Under these circumstances, the Court does not agree with the plaintiff that the ALJ relied on conclusory statements. (Dkt. #16-1 at 5.) Rather, the ALJ pointed to specific evidence in the record to support the assertion that the relatively high restrictions LMSW Meyer opined for plaintiff were contradicted by some of her own treatment notes. A review of the cited notes provides support in the record for the ALJ's finding. Plaintiff was telling LMSW Meyer that she was busy working the shows, albeit with some concerns and planning for accommodating her needs to sit on occasion. (See R. 616.) Based on the raw citations by the ALJ, the Court was forced to locate and review the cited records. However, the Court was able to review the cited records and determine how they do or do not support the ALJ's decision. Having been able to complete a meaningful review, the Court has determined that there was not legal error in the evaluation of the opinion of LMSW Meyer.
The Court additionally notes that there was a more extensive discussion of LMSW Meyer's treatment notes elsewhere in the ALJ's opinion. (R. 25-27.) This discussion provides further articulation of how the treatment notes and reporting from plaintiff contradict the opinion of LMSW Meyer. The ALJ noted records indicating attendance at craft “shows weekend after weekend” and the amount of money that the plaintiff had made from her business. (R.26.) This is noted by the ALJ to be in contradiction of plaintiff's assertion that she did very little with the business and indicates a higher level of functioning then reported. (R. 26.)
Plaintiff's brief goes on to identify evidence in the record and treatment notes that comport with the opinion of LMSW Meyer and that indicate an inability to work. (Dkt. #16-1 at 67.) To the extent that this is an attempt by plaintiff to show that there is substantial evidence to support LMSW Meyer's limitations, the argument is not persuasive. A reviewing court does not “decide the facts anew, nor [] reweigh the facts, nor [] substitute its judgment for the judgment of the ALJ. Rather, the decision of the ALJ must be affirmed if it is based upon substantial evidence even if the evidence would also support a decision for the plaintiff.” Bellamy v. Apfel, 110 F.Supp.2d 81, 87 (D. Conn. 2000). “Indeed, [t]he fact that [plaintiff] does not agree with [the ALJ's] findings, does not show that the ALJ failed to comply with the applicable standards.” Gina C. v. Comm'r of Soc. Sec. Admin., No. 3:21CV00423(SALM), 2022 WL 167922, at *10 (D. Conn. Jan. 18, 2022).
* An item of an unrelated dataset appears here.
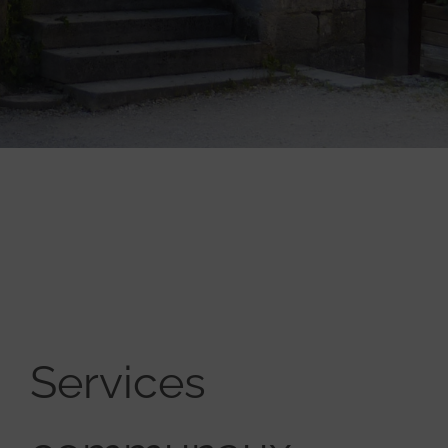
Services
Here, there very well may be substantial evidence in the record to support plaintiff's position, but there is nevertheless substantial evidence to support the ALJ's decision.
CONCLUSION
For the foregoing reasons, plaintiff's motion to remand is DENIED and the Commissioner's motion to affirm is GRANTED.
This is not a recommended ruling. The consent of the parties allows this magistrate judge to direct the entry of a judgment of the district court in accordance with the Federal Rules of Civil Procedure. Appeals can be made directly to the appropriate United States Court of Appeals from this judgment. See 28 U.S.C. § 636(c)(3).